At some point in time, Kevin created a computer program doppelganger of himself which he named Clu maintain The Grid and turn it into "the perfect system." Like Kevin in the 1989 scene, Clu looks exactly like a younger Jeff Bridges, and the realism they were able to achieve with this is undeniably impressive. Wouldn't you know it though, Clu ends up turning evil. Clu feels slighted after Kevin becomes fascinated with the spontaneous appearance of "Isos:" programs that seemingly came into being on their own; their code writing itself like genetic material. Clu considers the Isos, with their inherently unknowable nature, to be a contaminant in his perfect system and has them to be destroyed. This is another thing that doesn't fully make sense to me--either because I haven't seen the original movie or because it's not explained in either movie. The thing is, all of the programs that inhabit the world, even after Clu eradicates the Isos, seem to have their own distinct personalities anyway.
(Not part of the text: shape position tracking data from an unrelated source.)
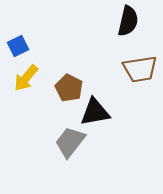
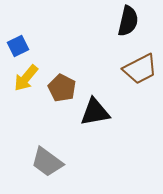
brown trapezoid: rotated 18 degrees counterclockwise
brown pentagon: moved 7 px left
gray trapezoid: moved 23 px left, 20 px down; rotated 92 degrees counterclockwise
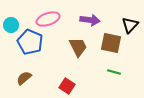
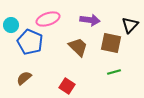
brown trapezoid: rotated 20 degrees counterclockwise
green line: rotated 32 degrees counterclockwise
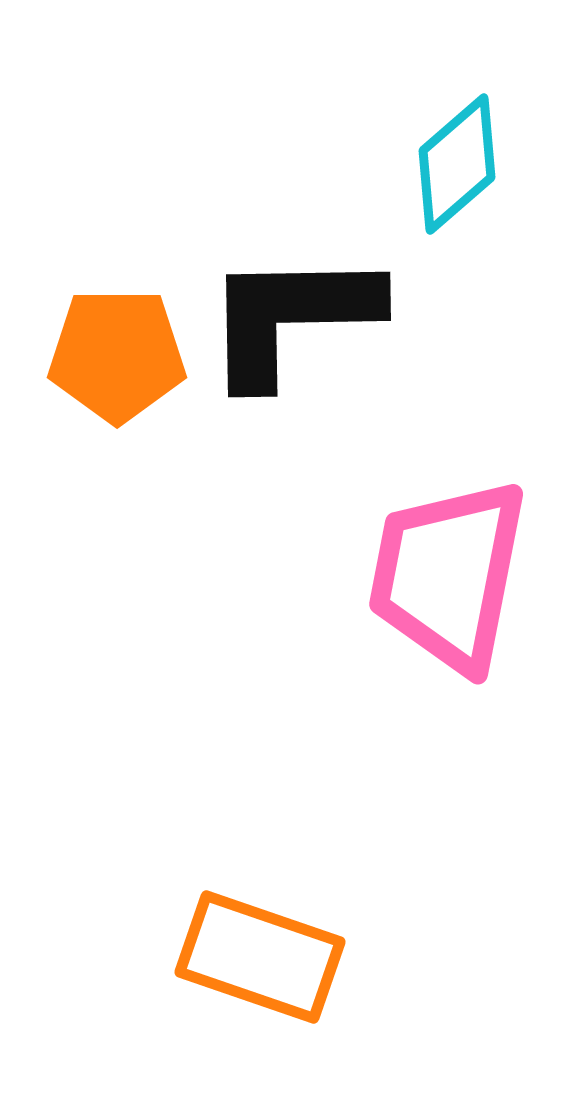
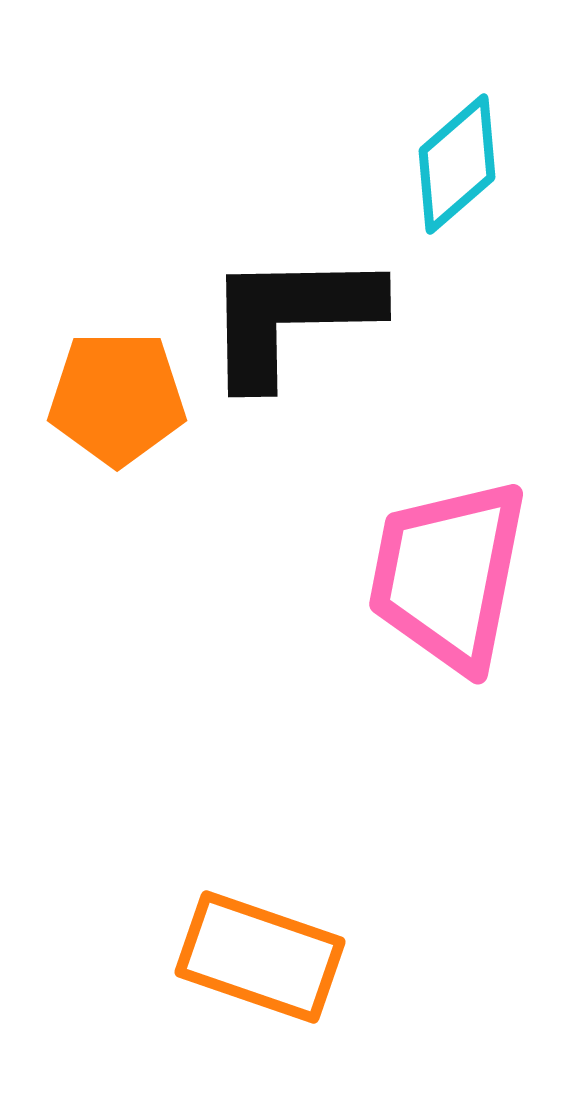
orange pentagon: moved 43 px down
Michael Sheen has a bit part as Zeus, who has a bit of a David Bowie thing going on and acts pretty much flamboyantly, stereotypically gay for the entirety of his time on screen. How did he come to be if he isn't an Iso? Did Kevin design a program to daintily prance around for some reason back in 1982? It's entirely possible that there are definitive answers to these questions, but they're not addressed in Legacy.
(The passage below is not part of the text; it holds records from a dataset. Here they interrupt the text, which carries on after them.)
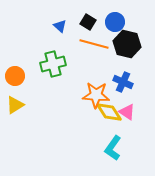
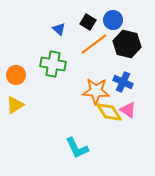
blue circle: moved 2 px left, 2 px up
blue triangle: moved 1 px left, 3 px down
orange line: rotated 52 degrees counterclockwise
green cross: rotated 25 degrees clockwise
orange circle: moved 1 px right, 1 px up
orange star: moved 4 px up
pink triangle: moved 1 px right, 2 px up
cyan L-shape: moved 36 px left; rotated 60 degrees counterclockwise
Sam has a run-in with Clu first, but eventually finds his real father, living a sort of exiled existence out of the reach of Clu's regime. Alongside him is Quorra, (played by the ridiculously attractive Olivia Wilde), a computer program for whom Kevin serves as a sort of mentor. The nature of Quorra isn't revealed until quite a while into the movie, although you can probably figure it out based on what I've already written. As the creator of the world, Kevin seems to have Keanau Reeves-esque power over the environment, but these seem to work intermittently as the plot demands. Kevin has pretty much adhered to a code of non-intervention, but Sam wants to get the hell out of The Grid as soon as possible and tries to escape, even though it would mean letting Clu escape into the real world as well, which he also apparently can and wants take over somehow and for some reason. And so the last act is a chase between Kevin, Sam, and Quorra and Clu's malevolent forces as to who can get to the gate between the flesh and blood world and the digital world first.
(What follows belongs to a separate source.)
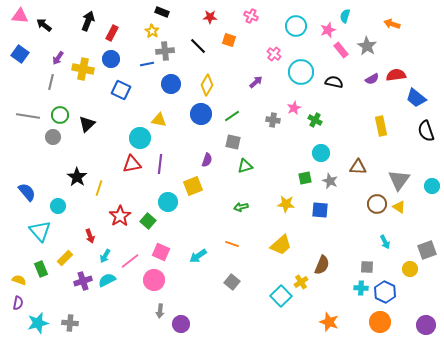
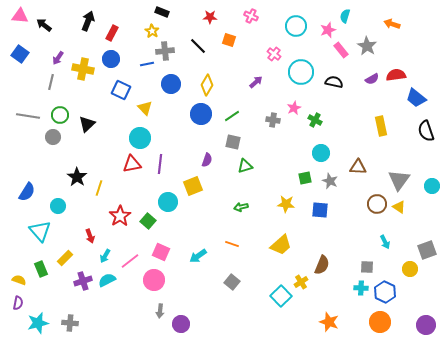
yellow triangle at (159, 120): moved 14 px left, 12 px up; rotated 35 degrees clockwise
blue semicircle at (27, 192): rotated 72 degrees clockwise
Tron: Legacy is pretty on the eyes for a while although, frankly, after two hours I was pretty much ready to be done with the whole neon blue and neon orange motif. It has some fun sequences, but the plot seems muddled and requires a surprisingly large amount of prior knowledge about a cult movie from 28 years ago. For a movie dealing entirely about a sentient beings living in a digital world, it doesn't really leave you with much to think about the way, say, Ghost in the Shell does, and while the action is fun at times, that in and of itself isn't enough for this movie to have much staying power. It's wasn't an unpleasant watch, but I can't really imagine wanting to watch it over and over again.